# Question about NYU vs FSU



## Guitarfish (Apr 6, 2017)

Hey all,

First time poster, long time lurker here. I was lucky enough to be admitted to FSU's digital arts program and NYU's film program for this fall term and have a bit of a decision to make before next Friday (FSU's deadline to accept). I'm not going to ask you guys to tell me where to go as there are plenty of threads like that on here, but I wanted to know a bit more about each program. I toured FSU at my interview and really liked the program, with it's smaller atmosphere and the sheer volume of work those students get to do in their time at the school. I would go into VFX at FSU, still directing live action but focusing on effects.
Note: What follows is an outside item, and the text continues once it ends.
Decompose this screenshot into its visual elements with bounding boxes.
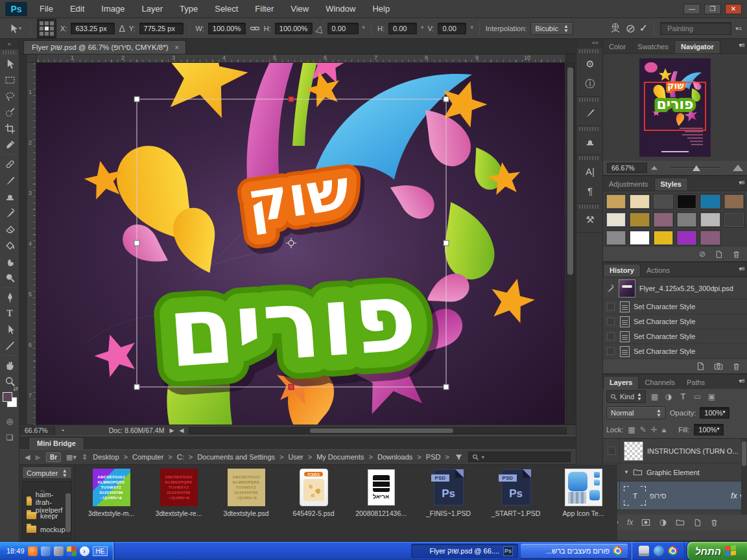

I would like to learn both VFX and cinematography and was told I would learn both at FSU by their faculty, and could specialize in both in the digital arts program. I know far less about NYU, though, something I hope to remedy by touring sometime within the next week. I understand the students are left more to their own devices there, but that is based on internet reading as I have no other exposure to alumni and their opinions of the school. I would expect the larger class size would mean a less personalized curriculum, but the location alone could be a selling point. I'm realizing that I'm droning on, so what I would like to know is the difference in atmosphere and ability to pursue individual interests between the schools.

Thanks!

Aidan


----------



## shuai (Apr 6, 2017)

It depends on what is your career goal. Also, I may decide to attend FSU, so we may become classmates!


----------



## Lucycat151 (May 6, 2017)

Ok, I know you have already probably accepted by now--what did you choose???


----------



## Chris W (Jun 4, 2017)

Guitarfish said:


> First time poster, long time lurker here.



Welcome to the site!


----------